Can we make nominations on the floor of a meeting? 

 Yes, as long as all members have a reasonable opportunity to nominate (which may be unlikely at a conference meeting, given the dispersal of members over an entire state) and the elections themselves are still done by secret ballot of the entire conference membership.  [29 C.F.R. § 452.57]

Can people nominate themselves to be delegates?

Yes.  But there must be some nomination method in addition to self-nomination, so that members can nominate candidates of their choice.  [29 C.F.R. § 452.58]

Can there be write-in candidates for delegates?

That’s up to each conference.  The LMRDA doesn’t require or prohibit write-in candidates.  As the Act says, “These matters are governed by appropriate provisions of the union’s constitution and bylaws, applicable resolutions, or the established practice of the union.”  [29 C.F.R. § 452.64]

Does my conference have to comply with the election requirements described above for both delegates and officers, if those offices are filled separately?

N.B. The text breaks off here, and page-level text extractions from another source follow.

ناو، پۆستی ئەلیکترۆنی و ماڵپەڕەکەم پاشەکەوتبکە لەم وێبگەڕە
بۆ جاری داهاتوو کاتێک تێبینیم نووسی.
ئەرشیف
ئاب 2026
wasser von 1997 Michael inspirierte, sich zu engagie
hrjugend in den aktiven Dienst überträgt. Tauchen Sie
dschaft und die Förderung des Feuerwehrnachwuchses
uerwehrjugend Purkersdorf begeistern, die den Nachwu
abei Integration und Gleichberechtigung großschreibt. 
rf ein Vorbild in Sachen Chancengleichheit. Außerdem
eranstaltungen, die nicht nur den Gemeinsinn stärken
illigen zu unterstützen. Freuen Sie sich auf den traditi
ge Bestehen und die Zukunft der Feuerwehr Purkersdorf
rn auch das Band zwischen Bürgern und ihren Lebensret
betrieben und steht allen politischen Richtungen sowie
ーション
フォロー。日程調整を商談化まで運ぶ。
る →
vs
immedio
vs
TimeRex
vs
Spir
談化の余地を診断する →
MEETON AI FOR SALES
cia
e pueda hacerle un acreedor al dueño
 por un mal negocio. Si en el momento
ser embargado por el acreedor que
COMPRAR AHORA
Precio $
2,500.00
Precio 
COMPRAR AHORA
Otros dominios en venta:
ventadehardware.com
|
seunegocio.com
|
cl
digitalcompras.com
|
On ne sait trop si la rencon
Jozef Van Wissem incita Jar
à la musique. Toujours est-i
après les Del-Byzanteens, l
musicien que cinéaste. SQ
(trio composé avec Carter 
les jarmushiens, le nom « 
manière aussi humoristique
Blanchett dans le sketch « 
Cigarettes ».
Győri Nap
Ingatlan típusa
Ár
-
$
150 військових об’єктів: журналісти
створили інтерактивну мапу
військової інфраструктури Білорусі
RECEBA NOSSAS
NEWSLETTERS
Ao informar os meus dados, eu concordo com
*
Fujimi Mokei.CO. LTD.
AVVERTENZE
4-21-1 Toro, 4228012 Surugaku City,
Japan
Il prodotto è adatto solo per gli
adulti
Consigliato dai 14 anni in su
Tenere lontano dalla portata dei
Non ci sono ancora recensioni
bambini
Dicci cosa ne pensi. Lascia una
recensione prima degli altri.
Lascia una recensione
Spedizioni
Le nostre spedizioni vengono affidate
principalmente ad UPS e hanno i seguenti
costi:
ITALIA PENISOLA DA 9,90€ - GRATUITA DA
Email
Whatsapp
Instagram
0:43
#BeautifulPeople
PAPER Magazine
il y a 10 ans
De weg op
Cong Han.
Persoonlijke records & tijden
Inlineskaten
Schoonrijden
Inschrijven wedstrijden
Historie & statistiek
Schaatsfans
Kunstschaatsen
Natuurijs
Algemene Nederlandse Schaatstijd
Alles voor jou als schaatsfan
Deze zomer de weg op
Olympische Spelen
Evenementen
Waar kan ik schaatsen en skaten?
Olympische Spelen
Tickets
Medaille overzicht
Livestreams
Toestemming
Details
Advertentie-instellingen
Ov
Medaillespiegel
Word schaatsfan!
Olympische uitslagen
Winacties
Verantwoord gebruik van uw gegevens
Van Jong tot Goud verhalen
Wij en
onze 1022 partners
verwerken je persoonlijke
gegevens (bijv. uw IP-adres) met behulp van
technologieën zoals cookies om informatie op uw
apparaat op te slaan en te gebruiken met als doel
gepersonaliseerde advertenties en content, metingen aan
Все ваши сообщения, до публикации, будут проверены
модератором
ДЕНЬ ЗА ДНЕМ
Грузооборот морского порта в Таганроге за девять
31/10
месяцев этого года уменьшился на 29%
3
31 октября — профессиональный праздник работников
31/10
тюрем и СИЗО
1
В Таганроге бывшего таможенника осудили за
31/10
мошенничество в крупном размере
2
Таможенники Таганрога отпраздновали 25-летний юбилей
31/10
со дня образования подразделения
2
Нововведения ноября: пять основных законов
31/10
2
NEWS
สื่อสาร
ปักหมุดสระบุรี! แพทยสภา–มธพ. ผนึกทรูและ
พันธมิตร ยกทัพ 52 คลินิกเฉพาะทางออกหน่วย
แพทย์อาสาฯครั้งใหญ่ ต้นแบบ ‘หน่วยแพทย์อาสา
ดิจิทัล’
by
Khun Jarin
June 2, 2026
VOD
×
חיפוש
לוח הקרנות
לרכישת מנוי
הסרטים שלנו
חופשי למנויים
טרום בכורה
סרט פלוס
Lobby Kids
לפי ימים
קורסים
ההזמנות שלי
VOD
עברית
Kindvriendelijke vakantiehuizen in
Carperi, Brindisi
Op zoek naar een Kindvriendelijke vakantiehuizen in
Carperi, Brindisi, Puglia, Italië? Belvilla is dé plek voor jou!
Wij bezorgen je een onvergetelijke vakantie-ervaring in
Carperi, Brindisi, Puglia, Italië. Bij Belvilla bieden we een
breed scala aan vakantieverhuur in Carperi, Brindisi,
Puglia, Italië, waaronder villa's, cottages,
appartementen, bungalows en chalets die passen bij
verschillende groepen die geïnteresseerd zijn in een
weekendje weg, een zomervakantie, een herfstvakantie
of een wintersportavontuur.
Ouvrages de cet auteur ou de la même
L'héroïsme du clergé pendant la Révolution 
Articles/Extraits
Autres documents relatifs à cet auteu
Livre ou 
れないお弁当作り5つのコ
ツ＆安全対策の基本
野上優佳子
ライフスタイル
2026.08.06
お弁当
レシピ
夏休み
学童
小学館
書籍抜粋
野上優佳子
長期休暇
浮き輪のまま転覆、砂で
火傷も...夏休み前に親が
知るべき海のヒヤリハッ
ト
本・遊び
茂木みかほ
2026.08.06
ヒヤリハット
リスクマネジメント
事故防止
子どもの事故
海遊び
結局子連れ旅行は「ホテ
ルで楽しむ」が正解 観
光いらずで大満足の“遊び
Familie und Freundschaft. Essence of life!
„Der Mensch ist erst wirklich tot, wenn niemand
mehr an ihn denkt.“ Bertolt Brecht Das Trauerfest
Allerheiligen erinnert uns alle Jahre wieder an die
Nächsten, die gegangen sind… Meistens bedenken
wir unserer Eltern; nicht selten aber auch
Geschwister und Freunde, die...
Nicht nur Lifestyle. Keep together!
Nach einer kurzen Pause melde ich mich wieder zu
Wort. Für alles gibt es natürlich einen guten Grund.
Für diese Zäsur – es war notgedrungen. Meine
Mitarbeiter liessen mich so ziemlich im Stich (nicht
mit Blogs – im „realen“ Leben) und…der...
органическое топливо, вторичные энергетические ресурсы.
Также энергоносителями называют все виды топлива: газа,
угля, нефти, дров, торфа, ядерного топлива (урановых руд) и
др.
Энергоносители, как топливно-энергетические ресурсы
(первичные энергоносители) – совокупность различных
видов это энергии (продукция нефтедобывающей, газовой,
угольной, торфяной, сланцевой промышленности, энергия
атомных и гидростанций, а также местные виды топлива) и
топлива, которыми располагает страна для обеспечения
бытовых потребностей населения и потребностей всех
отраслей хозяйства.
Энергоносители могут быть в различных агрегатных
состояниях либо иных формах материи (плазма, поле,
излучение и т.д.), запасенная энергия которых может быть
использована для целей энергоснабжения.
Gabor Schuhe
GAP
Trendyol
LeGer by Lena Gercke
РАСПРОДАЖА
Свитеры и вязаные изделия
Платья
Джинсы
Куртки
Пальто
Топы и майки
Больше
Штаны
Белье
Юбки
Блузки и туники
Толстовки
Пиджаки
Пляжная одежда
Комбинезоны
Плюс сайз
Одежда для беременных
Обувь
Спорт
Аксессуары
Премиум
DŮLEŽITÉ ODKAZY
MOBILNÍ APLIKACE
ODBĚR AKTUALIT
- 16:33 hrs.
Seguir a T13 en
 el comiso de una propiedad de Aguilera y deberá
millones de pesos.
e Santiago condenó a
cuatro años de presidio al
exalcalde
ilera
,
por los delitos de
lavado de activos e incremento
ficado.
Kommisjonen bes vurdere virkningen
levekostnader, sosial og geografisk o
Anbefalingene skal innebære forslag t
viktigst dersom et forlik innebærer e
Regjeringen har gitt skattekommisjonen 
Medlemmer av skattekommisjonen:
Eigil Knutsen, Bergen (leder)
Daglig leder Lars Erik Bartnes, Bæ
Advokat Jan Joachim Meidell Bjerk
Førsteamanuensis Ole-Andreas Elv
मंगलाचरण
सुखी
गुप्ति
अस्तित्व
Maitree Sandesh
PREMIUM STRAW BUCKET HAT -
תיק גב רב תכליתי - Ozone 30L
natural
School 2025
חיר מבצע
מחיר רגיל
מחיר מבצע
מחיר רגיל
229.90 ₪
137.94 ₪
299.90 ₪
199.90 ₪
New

The federal statute setting out the requirements above (the LMRDA) applies only to the election of union officers.  In this context, that means that the election of delegates to the ASC meeting at which the chair is elected is covered, but not other elections.  However, it makes sense to elect all of the delegates the same way each year. 1

Endnote

1.   In addition to the coverage of the election of the ASC chair by the LMRDA, it recently appeared that the law might also cover the election of all conference officers, particularly those conferences including collective bargaining chapters, but possibly all conferences.  This issue is, however, in a state of flux.  In brief, from the enactment of the LMRDA in 1959 until 2003, it was clear that most or all AAUP state conferences were not covered. In 2003, the DOL decided to broaden its definition of covered entity. In particular, it applied the LMRDA to so-called “intermediate bodies,” and AAUP state conferences fell within the broader definition. In March 2008, a federal court upheld the new interpretation against a challenge brought by the National Education Association and the American Federation of Teachers. 

The new administration that took office in January 2009 may or may not revert to the prior long-standing definition.  The DOL has indicated that it is re-considering the issue, but has not issued a definitive ruling.  We feel it is unlikely, though, that the DOL would aggressively enforce the new interpretation without further study. We invite state conference officers to seek independent legal advice and to check with the national AAUP Legal Department about further developments.